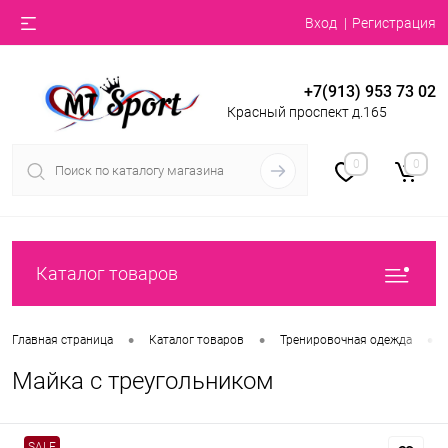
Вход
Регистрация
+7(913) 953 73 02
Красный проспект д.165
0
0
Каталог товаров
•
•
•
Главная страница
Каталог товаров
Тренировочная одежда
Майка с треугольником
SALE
--
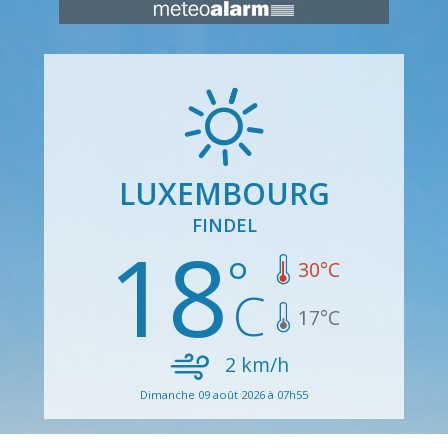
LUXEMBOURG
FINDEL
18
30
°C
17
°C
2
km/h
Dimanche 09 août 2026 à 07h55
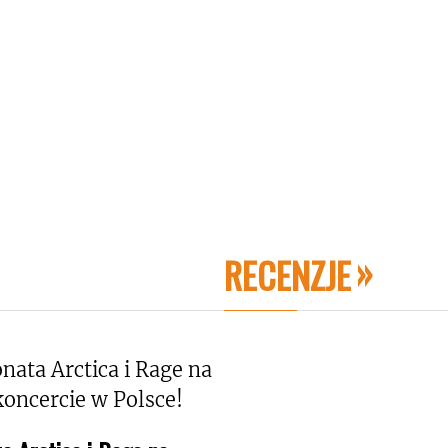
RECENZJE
--
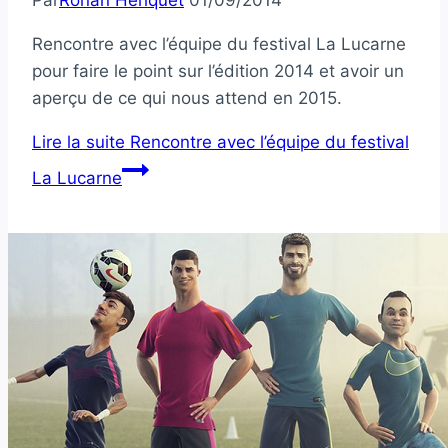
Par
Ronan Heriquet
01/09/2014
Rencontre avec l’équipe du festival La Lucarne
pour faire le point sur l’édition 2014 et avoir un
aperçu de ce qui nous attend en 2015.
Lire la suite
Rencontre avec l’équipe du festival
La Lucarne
--
### [Exercise goal]
Only lines containing the string "festival" are needed. Pull each of them out of the records above.

### [Response to the task]
Rencontre avec l’équipe du festival La Lucarne
Rencontre avec l’équipe du festival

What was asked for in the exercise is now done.